DJ Shadow's The Private Press Ready For The Public

15 months in the making, the follow-up to Endtroducing marks an evolution.

DJ Shadow said he was recently described as a "gateway artist," someone whose work encourages people to delve into other types of music, and recalled it as one of the biggest compliments he'd ever received. All ego boosts aside, it is an apt description.

15 months in the making, The Private Press is Shadow's long-awaited proper follow-up to 1996's Endtroducing, the seminal record combining lush ambient and hip-hop elements that earned Shadow's music the "trip-hop" label other sonically complex, non-conformist acts such as Portishead and Esthero are also saddled with.

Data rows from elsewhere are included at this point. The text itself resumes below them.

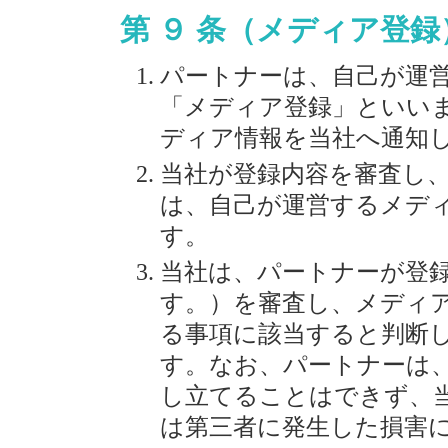
第 ９ 条（メディア登録
パートナーは、自己が運
「メディア登録」といい
ディア情報を当社へ通知
当社が登録内容を審査し
は、自己が運営するメデ
す。
当社は、パートナーが登
す。）を審査し、メディ
る事項に該当すると判断
す。なお、パートナーは
し立てることはできず、
は第三者に発生した損害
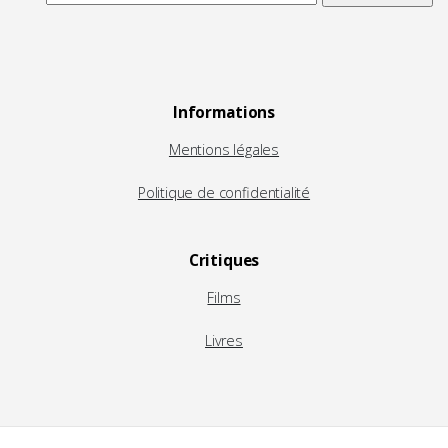
Informations
Mentions légales
Politique de confidentialité
Critiques
Films
Livres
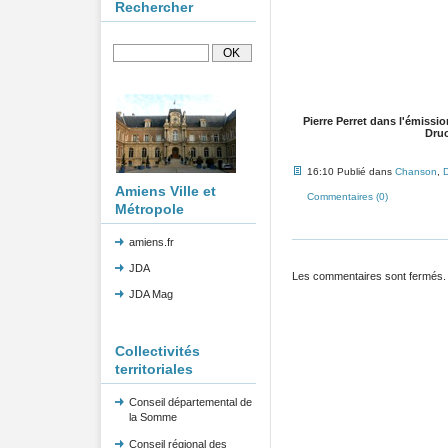
Rechercher
Pierre Perret dans l'émissi
Druc
16:10 Publié dans
Chanson
,
Amiens Ville et
Commentaires (0)
Métropole
amiens.fr
JDA
Les commentaires sont fermés.
JDA Mag
Collectivités
territoriales
Conseil départemental de
la Somme
Conseil régional des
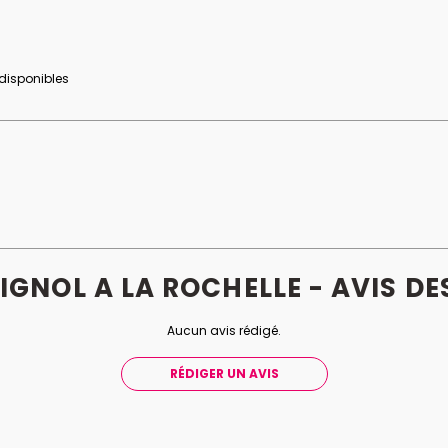
 disponibles
SIGNOL A LA ROCHELLE - AVIS
DE
Aucun avis rédigé.
RÉDIGER UN AVIS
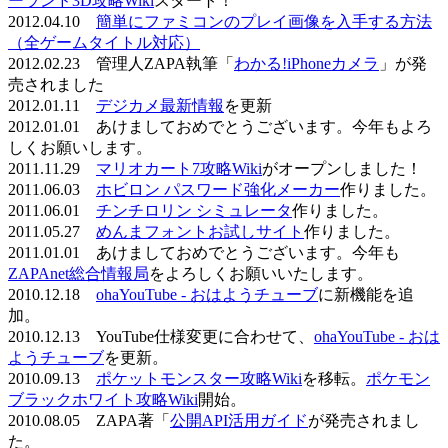
ーランド3D攻略Wiki
スタート！
2012.04.10
簡単にファミコンのプレイ画像を入手する方法
（全ゲームタイトル対応）
2012.02.23 管理人ZAPA執筆「
わかる!iPhoneカメラ
」が発
売されました
2012.01.11
デジカメ最新情報
を更新
2012.01.01 あけましておめでとうございます。今年もよろ
しくお願いします。
2011.11.29
マリオカート7攻略Wiki
がオープンしました！
2011.06.03
ホビロン パスワード強化メーカー
作りました。
2011.06.01
チンチロリン シミュレータ
作りました。
2011.05.27
めんまフォントお試しサイト
作りました。
2011.01.01 あけましておめでとうございます。今年も
ZAPAnet総合情報局
をよろしくお願いいたします。
2010.12.18
ohaYouTube - おはようチューブ
に新機能を追
加。
2010.12.13 YouTube仕様変更に合わせて、
ohaYouTube - おは
ようチューブ
を更新。
2010.09.13
ポケットモンスター攻略Wiki
を移転。
ポケモン
ブラックホワイト攻略Wiki
開始。
2010.08.05 ZAPA著「
公開API活用ガイド
が発売されまし
た。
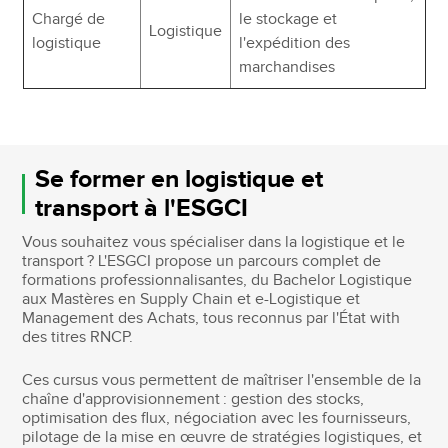
Chargé de
le stockage et
Logistique
logistique
l'expédition des
marchandises
Se former en logistique et
transport à l'ESGCI
Vous souhaitez vous spécialiser dans la logistique et le
transport ? L'ESGCI propose un parcours complet de
formations professionnalisantes, du Bachelor Logistique
aux Mastères en Supply Chain et e-Logistique et
Management des Achats, tous reconnus par l'État with
des titres RNCP.
Ces cursus vous permettent de maîtriser l'ensemble de la
chaîne d'approvisionnement : gestion des stocks,
optimisation des flux, négociation avec les fournisseurs,
pilotage de la mise en œuvre de stratégies logistiques, et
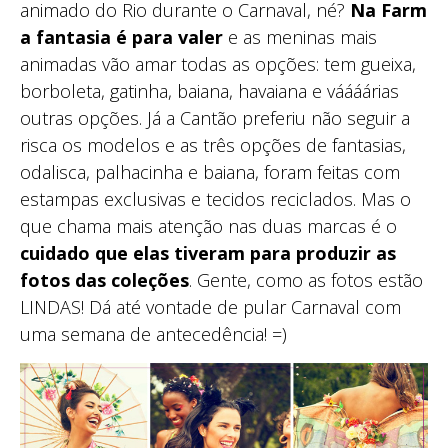
animado do Rio durante o Carnaval, né?
Na Farm
a fantasia é para valer
e as meninas mais
animadas vão amar todas as opções: tem gueixa,
borboleta, gatinha, baiana, havaiana e váááárias
outras opções. Já a Cantão preferiu não seguir a
risca os modelos e as três opções de fantasias,
odalisca, palhacinha e baiana, foram feitas com
estampas exclusivas e tecidos reciclados. Mas o
que chama mais atenção nas duas marcas é o
cuidado que elas tiveram para produzir as
fotos das coleções
. Gente, como as fotos estão
LINDAS! Dá até vontade de pular Carnaval com
uma semana de antecedência! =)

The entirely sampled The Private Press isn't just Endtroducing part two. "I was trying to make music that, for me, was a progression," he said on a brief break from soundcheck. "I was trying to not repeat myself. I thought, 'You can respect your fans and you can treasure your fans, but you can't cater to them.' As much as I knew a lot of people thought they wanted to hear another Endtroducing, I had to give them enough credit to know that they actually don't want that."

"I'm a fan of a thousand bands or artists or DJs," Shadow continued, "and sometimes I think to myself, 'Damn, I wish Public Enemy would just do another album like It Takes a Nation of Millions [to Hold Us Back],' but then if they ever do something like that, you realize, 'Hmm, why isn't it hitting me the same way?' And what you're actually looking for, as a fan and as somebody who invests in an artist, is for them to continue to develop and evolve. So I was just trying to, in my own way and on my own terms, evolve musically."

The first step in his musical evolution was to go back and listen to music. Not a very surprising move, but the way in which he absorbed and understood the sounds was different than he'd ever known. "In the first few months of working on the record, I made a pretty big leap personally in my musical evolution. Just in taking in a lot of influence, stuff I hadn't heard before. I felt like I started to understand certain genres of music the way I never had before and I started to understand why certain artists did what they did.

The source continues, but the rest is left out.